### The problem
Whenever a line in the data holds the string "Department", pull that line out.
Record set: Begin
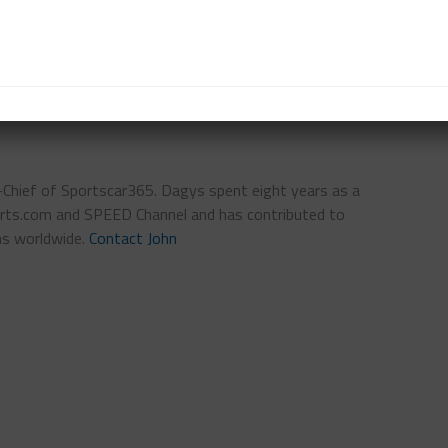
DWICK
n-Chief of Sportscar365. Dagys spent eight years as a
ts.com and SPEED Channel and has contributed to
ns worldwide.
Contact John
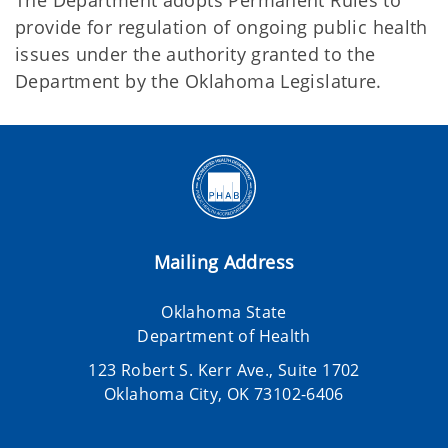
The Department adopts Permanent Rules to
provide for regulation of ongoing public health
issues under the authority granted to the
Department by the Oklahoma Legislature.
Mailing Address
Oklahoma State
Department of Health
123 Robert S. Kerr Ave., Suite 1702
Oklahoma City, OK 73102-6406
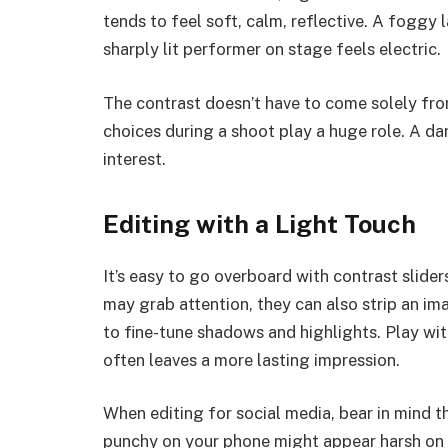
tends to feel soft, calm, reflective. A foggy 
sharply lit performer on stage feels electric.
The contrast doesn’t have to come solely fro
choices during a shoot play a huge role. A dark
interest.
Editing with a Light Touch
It’s easy to go overboard with contrast slide
may grab attention, they can also strip an im
to fine-tune shadows and highlights. Play wit
often leaves a more lasting impression.
When editing for social media, bear in mind 
punchy on your phone might appear harsh on a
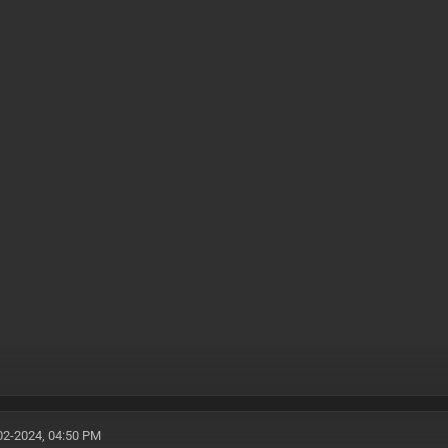
02-2024, 04:50 PM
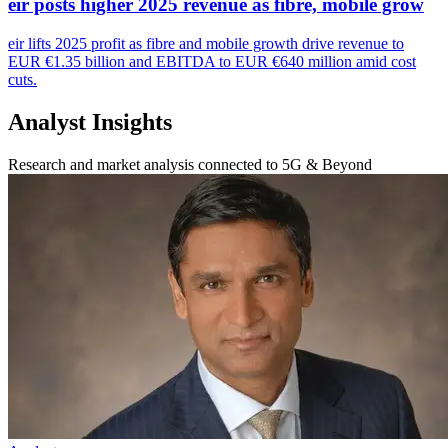
eir posts higher 2025 revenue as fibre, mobile grow
eir lifts 2025 profit as fibre and mobile growth drive revenue to
EUR €1.35 billion and EBITDA to EUR €640 million amid cost
cuts.
Analyst Insights
Research and market analysis connected to 5G & Beyond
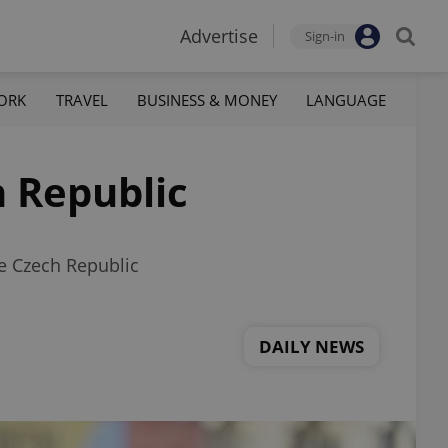
Advertise
Sign-in
ORK
TRAVEL
BUSINESS & MONEY
LANGUAGE
h Republic
e Czech Republic
DAILY NEWS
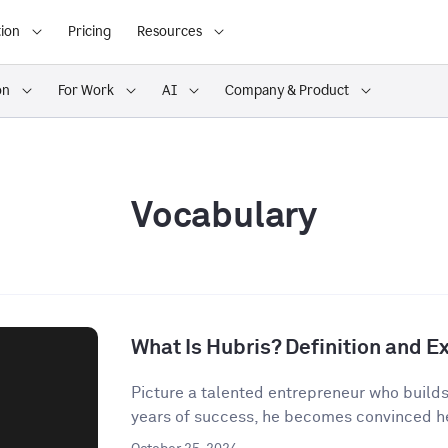
ion
Pricing
Resources
on
For Work
AI
Company & Product
Vocabulary
What Is Hubris? Definition and 
Picture a talented entrepreneur who build
years of success, he becomes convinced he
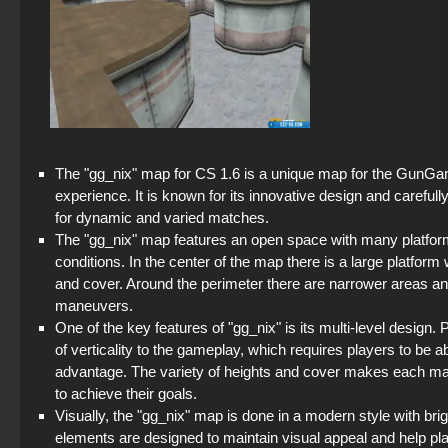
The "gg_nix" map for CS 1.6 is a unique map for the GunGa
experience. It is known for its innovative design and carefully
for dynamic and varied matches.
The "gg_nix" map features an open space with many platform
conditions. In the center of the map there is a large platform
and cover. Around the perimeter there are narrower areas and
maneuvers.
One of the key features of "gg_nix" is its multi-level design.
of verticality to the gameplay, which requires players to be a
advantage. The variety of heights and cover makes each mat
to achieve their goals.
Visually, the "gg_nix" map is done in a modern style with bri
elements are designed to maintain visual appeal and help pl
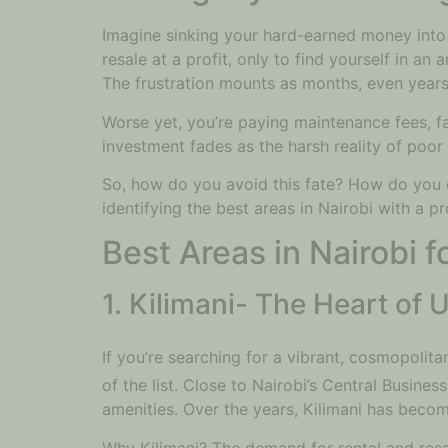
Imagine sinking your hard-earned money into 
resale at a profit, only to find yourself in a
The frustration mounts as months, even years,
Worse yet, you’re paying maintenance fees, fa
investment fades as the harsh reality of poor 
So, how do you avoid this fate? How do you en
identifying the best areas in Nairobi with a 
Best Areas in Nairobi 
1. Kilimani- The Heart of
If you’re searching for a vibrant, cosmopolit
of the list. Close to Nairobi’s Central Busine
amenities. Over the years, Kilimani has beco
Why Kilimani? The demand for rental and resal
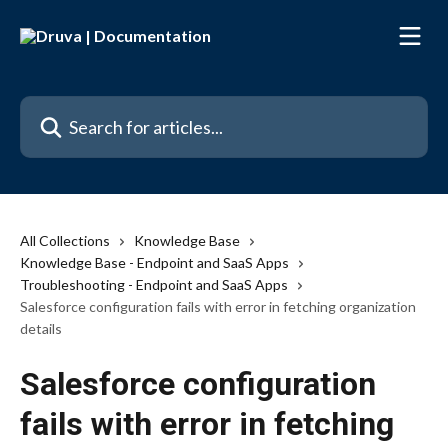
Skip to main content
Search for articles...
All Collections
Knowledge Base
Knowledge Base - Endpoint and SaaS Apps
Troubleshooting - Endpoint and SaaS Apps
Salesforce configuration fails with error in fetching organization
details
Salesforce configuration
fails with error in fetching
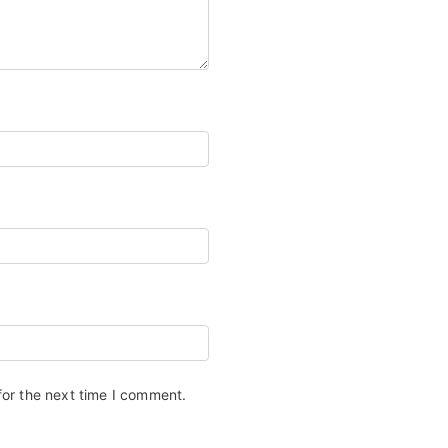
for the next time I comment.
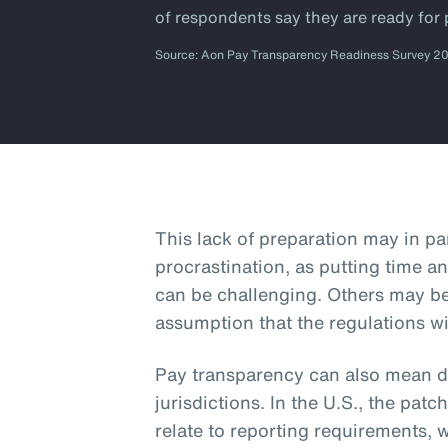
of respondents say they are ready for
Source: Aon Pay Transparency Readiness Survey 2
This lack of preparation may in p
procrastination, as putting time an
can be challenging. Others may b
assumption that the regulations wi
Pay transparency can also mean dif
jurisdictions. In the U.S., the patc
relate to reporting requirements, 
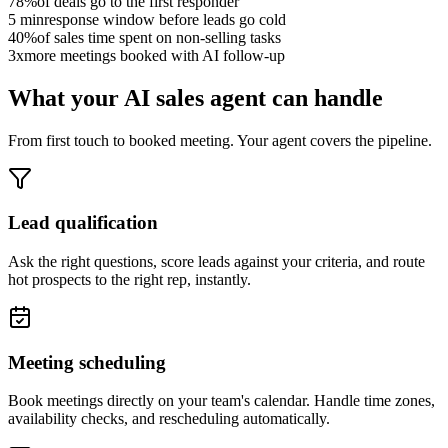
78
%
of deals go to the first responder
5
min
response window before leads go cold
40
%
of sales time spent on non-selling tasks
3
x
more meetings booked with AI follow-up
What your AI sales agent can handle
From first touch to booked meeting. Your agent covers the pipeline.
Lead qualification
Ask the right questions, score leads against your criteria, and route
hot prospects to the right rep, instantly.
Meeting scheduling
Book meetings directly on your team's calendar. Handle time zones,
availability checks, and rescheduling automatically.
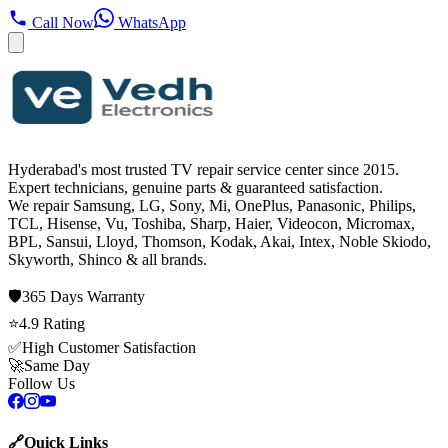
Call Now
WhatsApp
Hyderabad's most trusted TV repair service center since
2015
.
Expert technicians, genuine parts & guaranteed satisfaction.
We repair
Samsung, LG, Sony, Mi, OnePlus, Panasonic, Philips,
TCL, Hisense, Vu, Toshiba, Sharp, Haier, Videocon, Micromax,
BPL, Sansui, Lloyd, Thomson, Kodak, Akai, Intex, Noble Skiodo,
Skyworth, Shinco
& all brands.
🛡️
365 Days
Warranty
⭐
4.9
Rating
✅
High Customer Satisfaction
🚀
Same Day
Follow Us
🔗
Quick Links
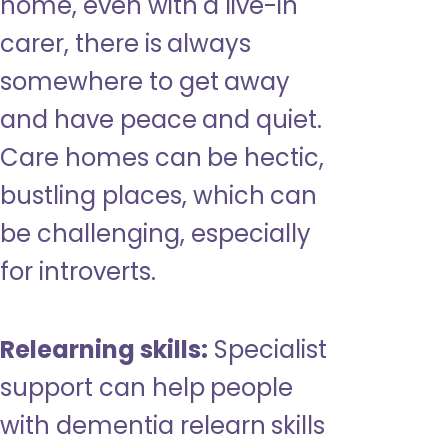
home, even with a live-in
carer, there is always
somewhere to get away
and have peace and quiet.
Care homes can be hectic,
bustling places, which can
be challenging, especially
for introverts.
Relearning skills:
Specialist
support can help people
with dementia relearn skills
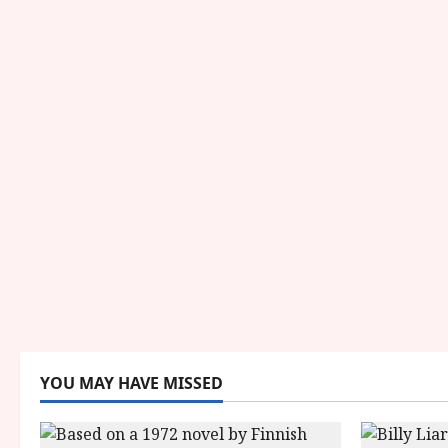
YOU MAY HAVE MISSED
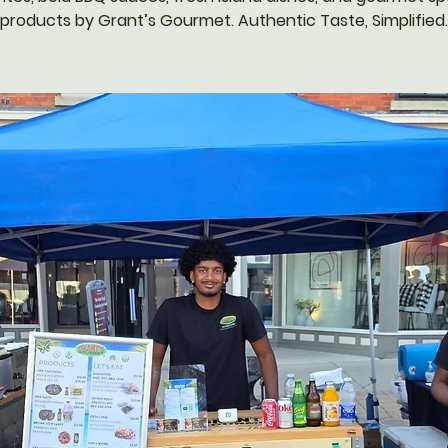
products by Grant’s Gourmet. Authentic Taste, Simplified.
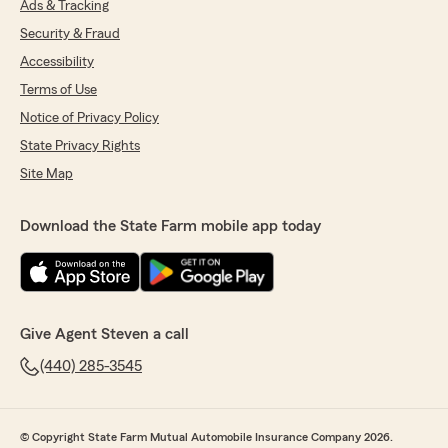
Ads & Tracking
Security & Fraud
Accessibility
Terms of Use
Notice of Privacy Policy
State Privacy Rights
Site Map
Download the State Farm mobile app today
Give Agent Steven a call
(440) 285-3545
© Copyright State Farm Mutual Automobile Insurance Company 2026.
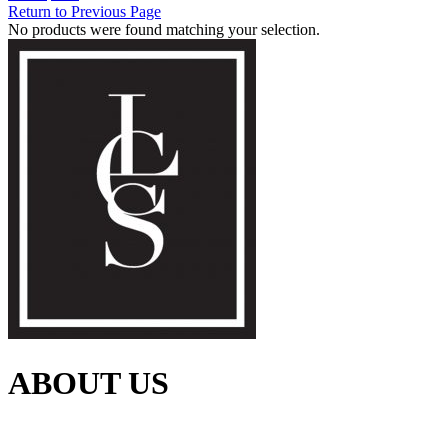
Return to Previous Page
No products were found matching your selection.
ABOUT US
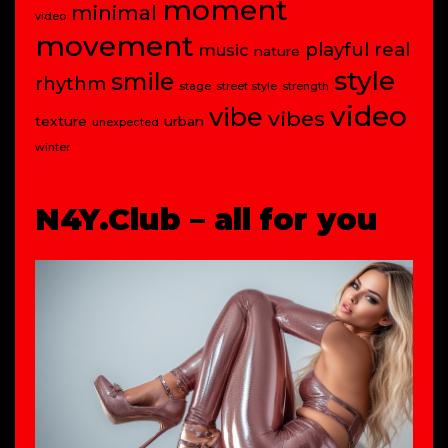
moment
minimal
video
movement
playful
real
music
nature
style
smile
rhythm
stage
street style
strength
video
vibe
vibes
texture
urban
unexpected
winter
N4Y.Club – all for you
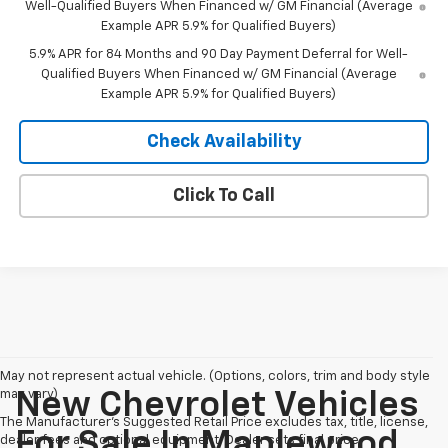
Well-Qualified Buyers When Financed w/ GM Financial (Average
Example APR 5.9% for Qualified Buyers)
5.9% APR for 84 Months and 90 Day Payment Deferral for Well-
Qualified Buyers When Financed w/ GM Financial (Average
Example APR 5.9% for Qualified Buyers)
Check Availability
Click To Call
May not represent actual vehicle. (Options, colors, trim and body style
may vary)
New Chevrolet Vehicles
The Manufacturer's Suggested Retail Price excludes tax, title, license,
For Sale In Maplewood,
dealer fees and optional equipment. Dealer sets final price.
Record set: End
### Response
The Department adopts Permanent Rules to
Department by the Oklahoma Legislature.
Department of Health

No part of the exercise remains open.